The ASUS P4C800 Deluxe
Intel’s 875P (Canterwood) chipset was built to address the most growing need of the Pentium 4: bandwidth. You see, as the Pentium 4’s clock speed rises, the discrepancy between the Pentium 4 processor and the rest of the components within the PC grows larger. And with its 20-stage pipeline, Intel has designed the P4 to scale to unprecedented clock speeds, reportedly as high as 10GHz.
For optimum performance, the key to the P4 is to keep the processor fed with data. To accomplish this, Intel has equipped the Pentium 4 with a 512KB, 256-bit interface to its L2 cache, and unlike the Pentium III and Athlon XP, the P4 can transfer data to its cache each clock cycle, in comparison, the Athlon XP can only transfer data on its eighth clock cycle. As a result, the P4’s cache scales dramatically as its clock speed increases, while the original 1.5GHz Pentium 4 offered up to 48GB/sec peak L2 cache bandwidth, today’s 3GHz processor doubles that at 96GB/sec.

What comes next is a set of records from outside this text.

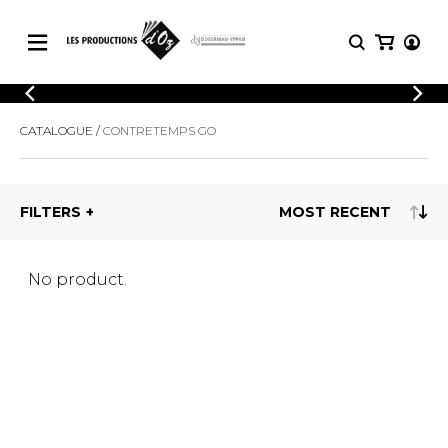
CATALOGUE
LOGIN
CATALOGUE
CONTRETEMPS GO
Explore our sheet music catalog, rich in
SHEET
REGISTER
MUSIC
original works and quality arrangements.
FOR
GUITAR
FILTERS
Explore our sheet music catalog, rich
Methods
in original works and quality
Solo Guitar
arrangements.
SHEET MUSIC FOR GUITAR
2 Guitars
No product.
3 Guitars
4 Guitars
SHEET MUSIC FOR OTHER
5 Guitars and More
INSTRUMENTS
Guitar Ensemble
Guitar Orchestra
SHEET MUSIC FOR ENSEMBLE
Concertos
Guitar and other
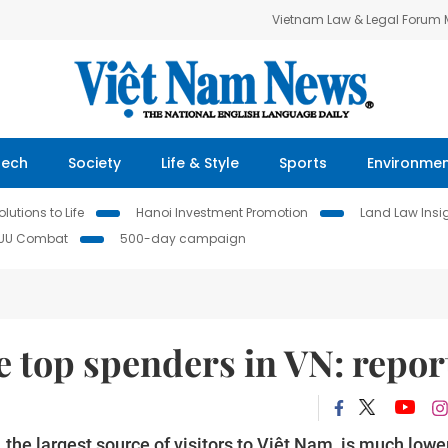
Vietnam Law & Legal Forum
Tech
Society
Life & Style
Sports
Environme
lutions to Life
Hanoi Investment Promotion
Land Law Insi
IUU Combat
500-day campaign
e top spenders in VN: repor
the largest source of visitors to Việt Nam, is much lowe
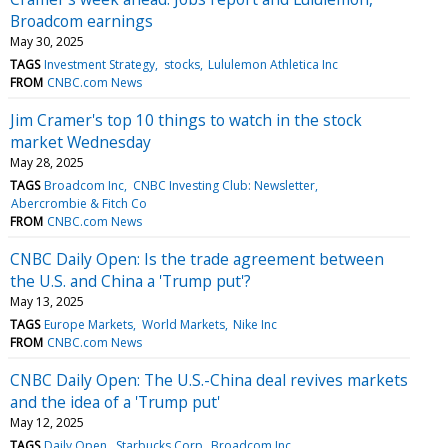
Broadcom earnings
May 30, 2025
TAGS
Investment Strategy
stocks
Lululemon Athletica Inc
FROM
CNBC.com News
Jim Cramer's top 10 things to watch in the stock
market Wednesday
May 28, 2025
TAGS
Broadcom Inc
CNBC Investing Club: Newsletter
Abercrombie & Fitch Co
FROM
CNBC.com News
CNBC Daily Open: Is the trade agreement between
the U.S. and China a 'Trump put'?
May 13, 2025
TAGS
Europe Markets
World Markets
Nike Inc
FROM
CNBC.com News
CNBC Daily Open: The U.S.-China deal revives markets
and the idea of a 'Trump put'
May 12, 2025
TAGS
Daily Open
Starbucks Corp
Broadcom Inc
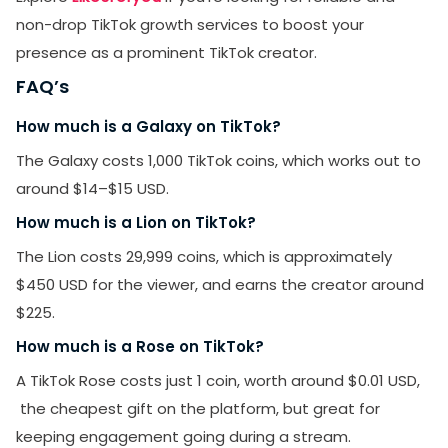
non-drop TikTok growth services to boost your
presence as a prominent TikTok creator.
FAQ’s
How much is a Galaxy on TikTok?
The Galaxy costs 1,000 TikTok coins, which works out to
around $14–$15 USD.
How much is a Lion on TikTok?
The Lion costs 29,999 coins, which is approximately
$450 USD for the viewer, and earns the creator around
$225.
How much is a Rose on TikTok?
A TikTok Rose costs just 1 coin, worth around $0.01 USD,
the cheapest gift on the platform, but great for
keeping engagement going during a stream.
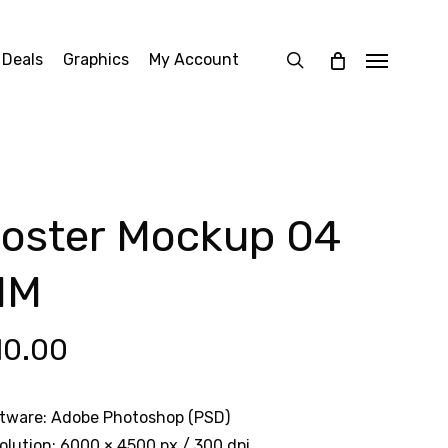
search
 Deals
Graphics
My Account
Menu
oster Mockup 04
MM
10.00
tware: Adobe Photoshop (PSD)
olution: 6000 × 4500 px / 300 dpi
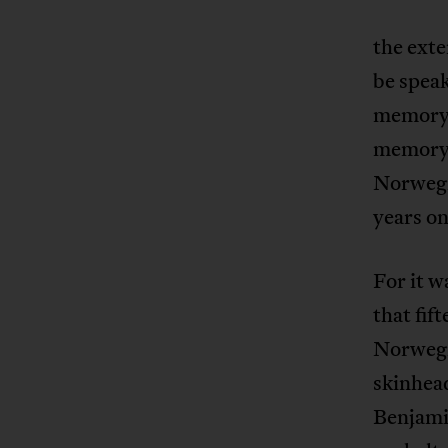
the exte
be speak
memory o
memory o
Norwegi
years on
For it w
that fi
Norwegi
skinhead
Benjamin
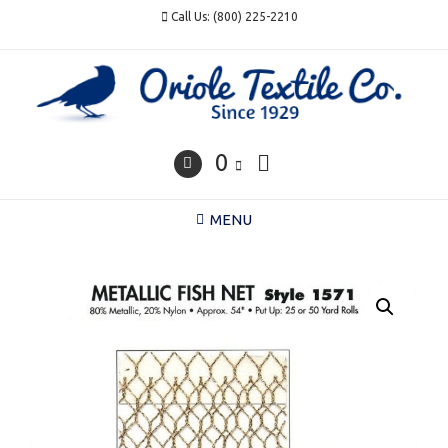
Skip
Call Us: (800) 225-2210
to
content
0
MENU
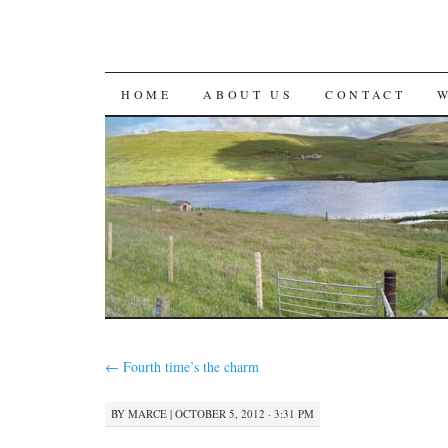
SKIP
HOME
ABOUT US
CONTACT
TO
CONTENT
←
Fourth time’s the charm
BY
MARCE
|
OCTOBER 5, 2012 · 3:31 PM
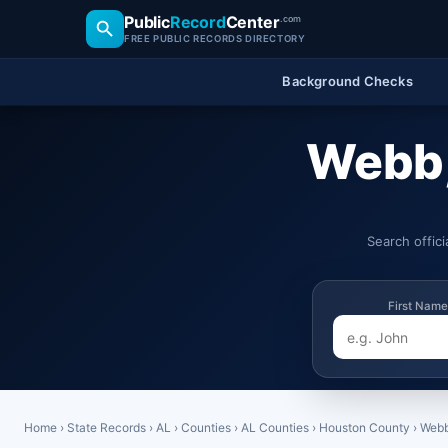
Public
Record
Center
.com
FREE PUBLIC RECORDS DIRECTORY
Background Checks
Webb,
Search offic
First Name
Home
›
State Records
›
AL
›
Counties
›
AL Counties
›
Houston County
›
Web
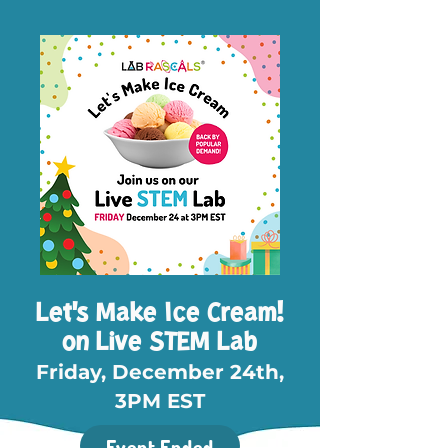
Let's Make Ice Cream!
on Live STEM Lab
Friday, December 24th,
3PM EST
Event Ended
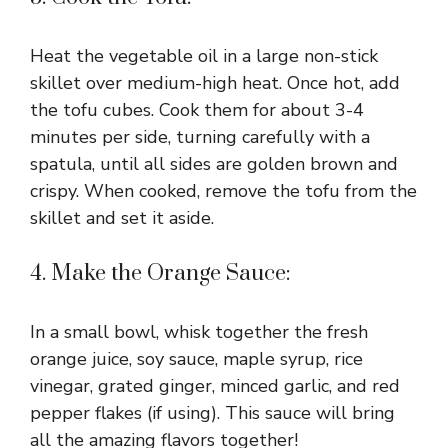
Heat the vegetable oil in a large non-stick
skillet over medium-high heat. Once hot, add
the tofu cubes. Cook them for about 3-4
minutes per side, turning carefully with a
spatula, until all sides are golden brown and
crispy. When cooked, remove the tofu from the
skillet and set it aside.
4. Make the Orange Sauce:
In a small bowl, whisk together the fresh
orange juice, soy sauce, maple syrup, rice
vinegar, grated ginger, minced garlic, and red
pepper flakes (if using). This sauce will bring
all the amazing flavors together!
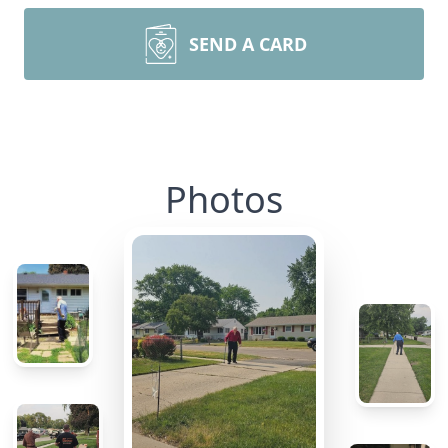
SEND A CARD
Photos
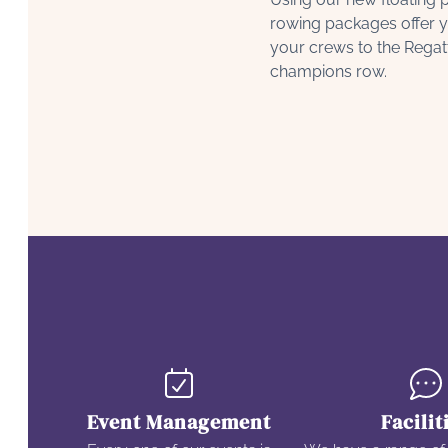
rowing packages offer y
your crews to the Regat
champions row.
Event Management
Facilit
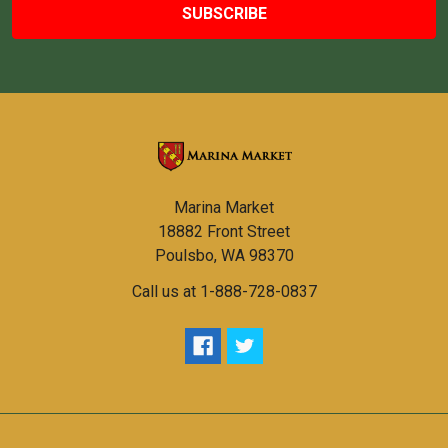
Marina Market
18882 Front Street
Poulsbo, WA 98370
Call us at 1-888-728-0837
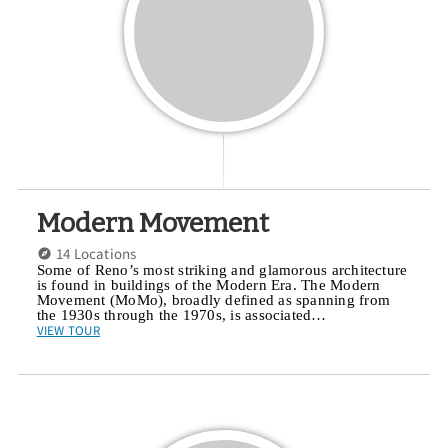
Modern Movement
14 Locations
Some of Reno’s most striking and glamorous architecture
is found in buildings of the Modern Era. The Modern
Movement (MoMo), broadly defined as spanning from
the 1930s through the 1970s, is associated…
VIEW TOUR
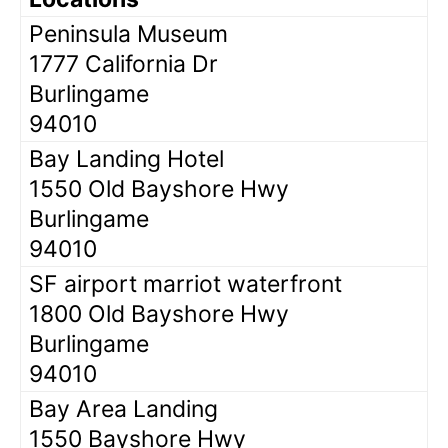
Peninsula Museum
1777 California Dr
Burlingame
94010
Bay Landing Hotel
1550 Old Bayshore Hwy
Burlingame
94010
SF airport marriot waterfront
1800 Old Bayshore Hwy
Burlingame
94010
Bay Area Landing
1550 Bayshore Hwy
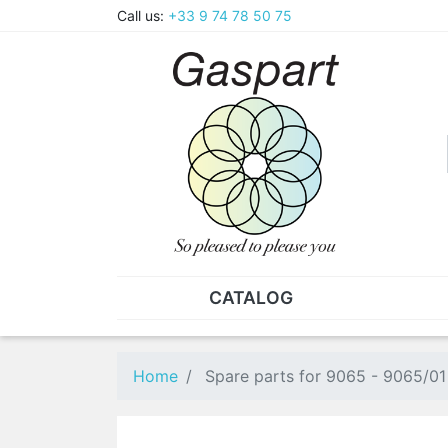
Call us:
+33 9 74 78 50 75
CATALOG
PLIERS - TWEEZERS
NUT
Pliers
SO
Home
Spare parts for 9065 - 9065/01
Spare parts for pliers
Nut
Tweezers
Sta
"He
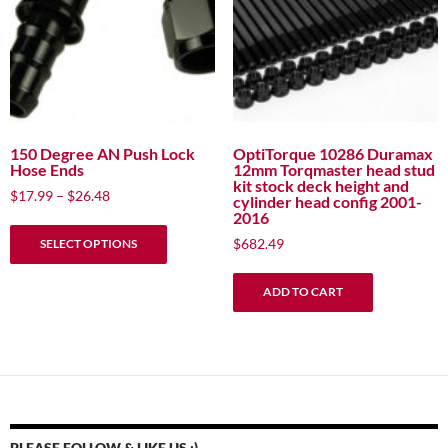
be
be
chosen
chosen
on
on
the
the
product
product
page
page
150 Degree AN Push Lock
OptiTorque 10286 Duramax
Hose Ends
12mm Torqmaster head stud
kit stock deck height and
Price
$
17.99
–
$
26.48
cylinder head config 2001-
range:
2016
This
$17.99
$
682.49
SELECT OPTIONS
product
through
has
$26.48
ADD TO CART
multiple
variants.
The
options
may
be
chosen
PLEASE FOLLOW & LIKE US :)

To keep the processor from idling due to lack of bandwidth, Intel has persistently updated the Pentium 4’s system and memory buses. Last year we saw the introduction of the 533MHz system bus in the 850E and 845E chipsets, while Intel addressed the memory bus requirements for DDR platforms with the 845PE and E7205 chipsets. Each of these releases was critical to ensure the Pentium 4 platform remained balanced, as Intel subsequently released 2.8GHz and 3.06GHz Pentium 4 processors. But as good as they were, Intel decided to crank the platform’s performance even higher, and as you saw in our 875P preview, the Pentium 4 ate the additional bandwidth up with abandon, establishing new levels of performance and solidly placing the Pentium 4 at the head of the class in terms of performance.
Canterwood boards galore!
Now that the numbers are out on 875P and it’s a proven performer, motherboard manufacturers are busy promoting their 875P-based motherboards, and they’re not stepping halfway, these boards are loaded with all kinds of the latest technologies: ATA/133 and Serial ATA drive support, USB and FireWire ports galore, Gigabit LAN, some are even offering external Promise Serial ATA controllers for even more Serial ATA goodness with RAID supported as well.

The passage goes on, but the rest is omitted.